[Saved entries]
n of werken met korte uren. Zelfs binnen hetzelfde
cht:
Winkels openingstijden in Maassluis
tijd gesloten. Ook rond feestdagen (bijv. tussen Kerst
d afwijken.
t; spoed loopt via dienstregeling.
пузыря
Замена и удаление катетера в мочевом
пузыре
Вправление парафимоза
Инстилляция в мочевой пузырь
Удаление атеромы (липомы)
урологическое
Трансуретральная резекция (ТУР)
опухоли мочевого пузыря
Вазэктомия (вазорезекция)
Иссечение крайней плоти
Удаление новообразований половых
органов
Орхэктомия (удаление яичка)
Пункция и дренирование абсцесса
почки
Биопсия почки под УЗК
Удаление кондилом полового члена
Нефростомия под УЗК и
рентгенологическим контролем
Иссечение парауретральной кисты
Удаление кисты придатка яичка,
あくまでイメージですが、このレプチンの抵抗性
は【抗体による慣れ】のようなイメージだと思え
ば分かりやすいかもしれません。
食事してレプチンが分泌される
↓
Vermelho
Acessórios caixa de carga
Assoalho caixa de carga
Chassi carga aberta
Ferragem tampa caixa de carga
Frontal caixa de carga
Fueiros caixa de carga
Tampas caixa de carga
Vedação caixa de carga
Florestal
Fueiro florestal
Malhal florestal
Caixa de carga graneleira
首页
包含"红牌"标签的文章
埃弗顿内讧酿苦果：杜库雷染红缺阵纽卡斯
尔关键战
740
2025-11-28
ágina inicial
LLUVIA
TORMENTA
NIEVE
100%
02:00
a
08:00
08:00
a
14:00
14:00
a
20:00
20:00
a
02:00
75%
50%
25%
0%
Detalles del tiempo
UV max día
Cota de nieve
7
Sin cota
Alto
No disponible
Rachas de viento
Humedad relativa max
==
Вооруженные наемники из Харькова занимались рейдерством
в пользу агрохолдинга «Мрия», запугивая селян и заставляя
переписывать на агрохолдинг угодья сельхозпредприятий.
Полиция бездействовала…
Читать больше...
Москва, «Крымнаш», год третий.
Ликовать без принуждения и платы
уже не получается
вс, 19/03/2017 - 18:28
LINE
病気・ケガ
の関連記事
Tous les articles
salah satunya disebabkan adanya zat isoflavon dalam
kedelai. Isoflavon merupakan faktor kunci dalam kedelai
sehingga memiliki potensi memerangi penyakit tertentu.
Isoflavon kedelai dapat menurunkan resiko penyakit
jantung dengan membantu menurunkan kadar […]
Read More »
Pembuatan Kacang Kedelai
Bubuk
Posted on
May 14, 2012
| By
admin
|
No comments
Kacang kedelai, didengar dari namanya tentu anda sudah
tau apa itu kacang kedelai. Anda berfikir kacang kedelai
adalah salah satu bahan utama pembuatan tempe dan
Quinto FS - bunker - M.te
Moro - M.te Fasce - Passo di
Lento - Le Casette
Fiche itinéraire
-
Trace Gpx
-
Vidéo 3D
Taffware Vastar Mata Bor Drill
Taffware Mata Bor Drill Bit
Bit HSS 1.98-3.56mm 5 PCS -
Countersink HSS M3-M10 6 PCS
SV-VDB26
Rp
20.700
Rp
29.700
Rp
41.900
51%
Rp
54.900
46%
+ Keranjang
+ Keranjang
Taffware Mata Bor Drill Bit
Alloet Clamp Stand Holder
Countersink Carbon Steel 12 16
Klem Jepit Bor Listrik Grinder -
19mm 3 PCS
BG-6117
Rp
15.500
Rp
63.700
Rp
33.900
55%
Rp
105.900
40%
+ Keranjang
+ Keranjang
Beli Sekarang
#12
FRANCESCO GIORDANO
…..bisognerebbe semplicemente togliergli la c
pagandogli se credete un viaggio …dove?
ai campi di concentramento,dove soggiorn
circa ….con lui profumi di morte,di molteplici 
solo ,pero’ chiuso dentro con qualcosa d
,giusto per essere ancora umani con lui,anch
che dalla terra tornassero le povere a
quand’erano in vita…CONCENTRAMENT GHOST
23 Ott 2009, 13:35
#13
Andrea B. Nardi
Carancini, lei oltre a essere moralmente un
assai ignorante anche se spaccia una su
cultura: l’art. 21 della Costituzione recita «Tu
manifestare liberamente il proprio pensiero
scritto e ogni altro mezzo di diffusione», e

TASK REQUIREMENTS: Reproduce exactly the entries above, limited to the lines from the one with "n of werken" through the one with "урологическое", both included.

FINISHED EXERCISE:
n of werken met korte uren. Zelfs binnen hetzelfde
cht:
Winkels openingstijden in Maassluis
tijd gesloten. Ook rond feestdagen (bijv. tussen Kerst
d afwijken.
t; spoed loopt via dienstregeling.
пузыря
Замена и удаление катетера в мочевом
пузыре
Вправление парафимоза
Инстилляция в мочевой пузырь
Удаление атеромы (липомы)
урологическое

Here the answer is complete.